Avec un peu de chance on évitera donc peut-être de justesse que le pont sur la Vienne ne s’effondre avant que la déviation ait été réalisée. Et pour ce qui concerne
la RN10 (Reignac Chevanceaux et ses près de 20000 véhicules jours dont la moitié de poids lourds) le secrétaire d’Etat parle de contrat PDMI. Jusqu’à preuve du contraire quand on veut payer seul
on n’a pas besoin de contrat. Cette référence n’annonce donc rien de bon quant aux financements envisagés pour ce tronçon. Après 2011 pour l’ouverture à la circulation au nord de Barbezieux ce
sera sans doute 2015 ou 2017 pour Reignac Chevanceaux.

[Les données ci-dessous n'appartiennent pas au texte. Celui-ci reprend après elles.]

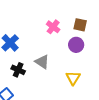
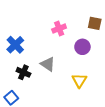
brown square: (80, 25) -> (95, 23), moved
pink cross: (53, 27) -> (59, 29), turned 32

Rien dans ce courrier n’évoque la situation exceptionnelle du trafic poids lourds en Charente que la géographie situe sur l’axe le plus pertinent (plus court, plus
plat) pour relier l’Europe du Sud à l’Europe de l’est. Rien n’exprime que face à cette situation exceptionnelle il faut des moyens et des solutions rapides et exceptionnelles. Plus aucune
référence n’est faite dans ce courrier à la création d’une autoroute concédée entre Roumazières Bellac et La Croisière (La Croisière se situe à 47 kms au nord de Limoges sur l’autoroute A20 à
l’intersection avec la RCEA route centre Europe Atlantique) ni aux solutions de péages poids lourds expérimentées en Alsace, en Suisse ou en Allemagne. Plus aucune référence non plus aux immenses
dangers liés à l’absence injustifiable de parkings adaptés tout au long de l’itinéraire emprunté par les camions.

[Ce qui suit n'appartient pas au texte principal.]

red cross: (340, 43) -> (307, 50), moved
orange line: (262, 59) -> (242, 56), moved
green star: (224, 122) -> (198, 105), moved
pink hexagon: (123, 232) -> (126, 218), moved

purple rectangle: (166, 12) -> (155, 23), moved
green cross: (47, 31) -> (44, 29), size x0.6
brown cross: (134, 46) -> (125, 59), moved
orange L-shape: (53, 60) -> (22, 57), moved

Hier dans la Charente Libre Richard Tallet a opportunément remis le sujet du péage des poids lourds dans le débat concernant l’amélioration du réseau routier
charentais. A la lecture de cet article et des points de vue qui y sont relatés on perçoit bien aussi nos ambiguïtés charentaises. Plutôt que d’accepter la réalité de notre situation et d’en
faire un atout fort de notre développement nous semblons préférer des demi-mesures de bricolage pour se tirer d’affaire chacun de notre côté tout en espérant encore qu’il soit possible
d’interdire aux importuns de venir nous pourrir la vie. Cette absence de vision stratégique qui nous a fait perdre le bénéfice de l’autoroute dans les années 70 perdure encore aujourd’hui.
Etonnante fatalité acceptée.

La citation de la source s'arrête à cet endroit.